_Records supplied_:
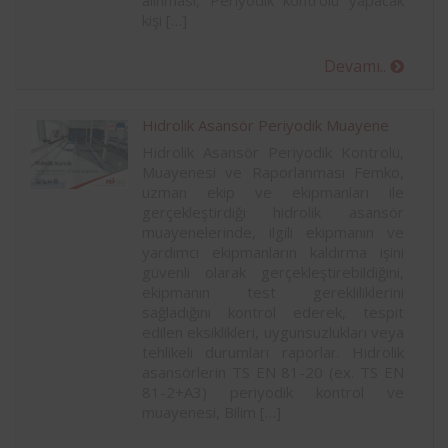
alınması, Periyodik kontrolü yapacak
kişi […]
Devamı..
Hidrolik Asansör Periyodik Muayene
Hidrolik Asansör Periyodik Kontrolü,
Muayenesi ve Raporlanması Femko,
uzman ekip ve ekipmanları ile
gerçekleştirdiği hidrolik asansör
muayenelerinde, ilgili ekipmanın ve
yardımcı ekipmanların kaldırma işini
güvenli olarak gerçekleştirebildiğini,
ekipmanın test gerekliliklerini
sağladığını kontrol ederek, tespit
edilen eksiklikleri, uygunsuzlukları veya
tehlikeli durumları raporlar. Hidrolik
asansörlerin TS EN 81-20 (ex. TS EN
81-2+A3) periyodik kontrol ve
muayenesi, Bilim […]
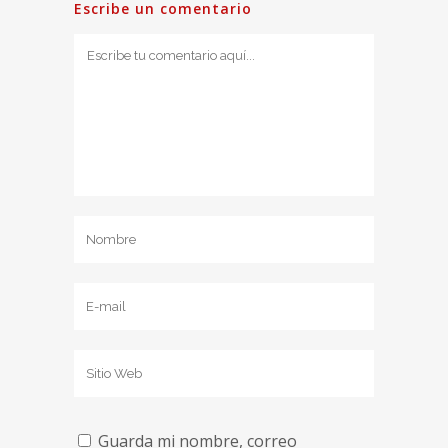
Escribe un comentario
Guarda mi nombre, correo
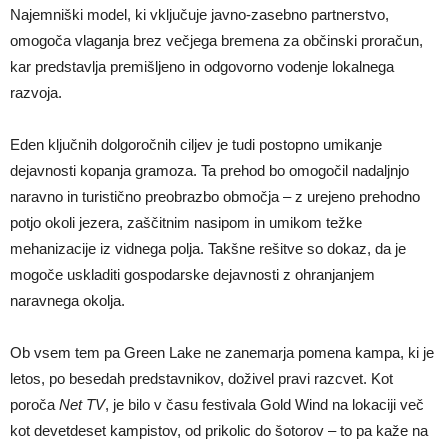
Najemniški model, ki vključuje javno-zasebno partnerstvo,
omogoča vlaganja brez večjega bremena za občinski proračun,
kar predstavlja premišljeno in odgovorno vodenje lokalnega
razvoja.
Eden ključnih dolgoročnih ciljev je tudi postopno umikanje
dejavnosti kopanja gramoza. Ta prehod bo omogočil nadaljnjo
naravno in turistično preobrazbo območja – z urejeno prehodno
potjo okoli jezera, zaščitnim nasipom in umikom težke
mehanizacije iz vidnega polja. Takšne rešitve so dokaz, da je
mogoče uskladiti gospodarske dejavnosti z ohranjanjem
naravnega okolja.
Ob vsem tem pa Green Lake ne zanemarja pomena kampa, ki je
letos, po besedah predstavnikov, doživel pravi razcvet. Kot
poroča
Net TV
, je bilo v času festivala Gold Wind na lokaciji več
kot devetdeset kampistov, od prikolic do šotorov – to pa kaže na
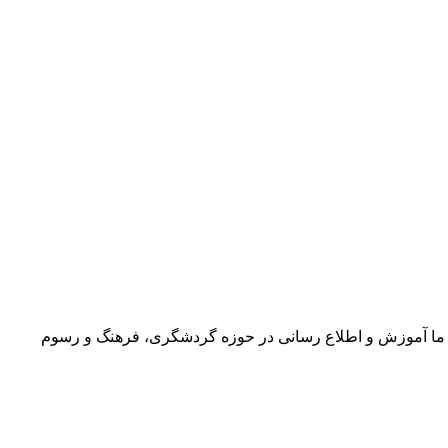
ما آموزش و اطلاع رسانی در حوزه گردشگری، فرهنگ و رسوم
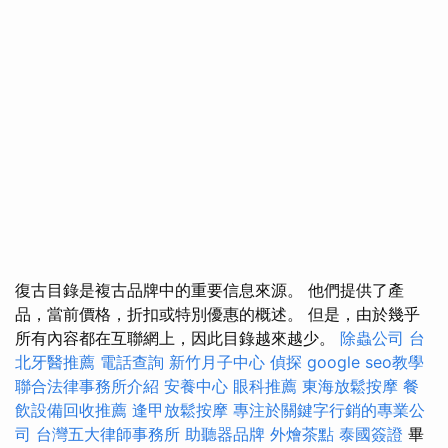
復古目錄是複古品牌中的重要信息來源。 他們提供了產
品，當前價格，折扣或特別優惠的概述。 但是，由於幾乎
所有內容都在互聯網上，因此目錄越來越少。
除蟲公司
台
北牙醫推薦
電話查詢
新竹月子中心
偵探
google seo教學
聯合法律事務所介紹
安養中心
眼科推薦
東海放鬆按摩
餐
飲設備回收推薦
逢甲放鬆按摩
專注於關鍵字行銷的專業公
司
台灣五大律師事務所
助聽器品牌
外燴茶點
泰國簽證
畢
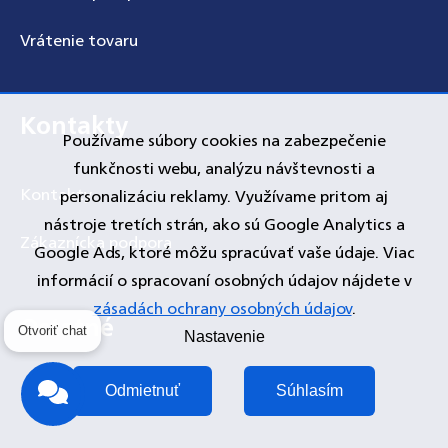
Vrátenie tovaru
Kontakty
Používame súbory cookies na zabezpečenie
funkčnosti webu, analýzu návštevnosti a
Kontakty
personalizáciu reklamy. Využívame pritom aj
nástroje tretích strán, ako sú Google Analytics a
Zákaznícka podpora
Google Ads, ktoré môžu spracúvať vaše údaje. Viac
informácií o spracovaní osobných údajov nájdete v
zásadách ochrany osobných údajov
.
Ostatné
Nastavenie
Otvoriť chat
Odmietnuť
Súhlasím
Registrácia produktov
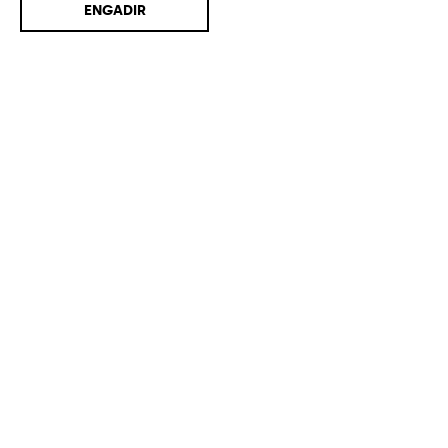
ENGADIR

_Work task_: Please find how many lines in the records hold "dejavnosti", then give that number with nothing else.

_Response to this exercise_: 2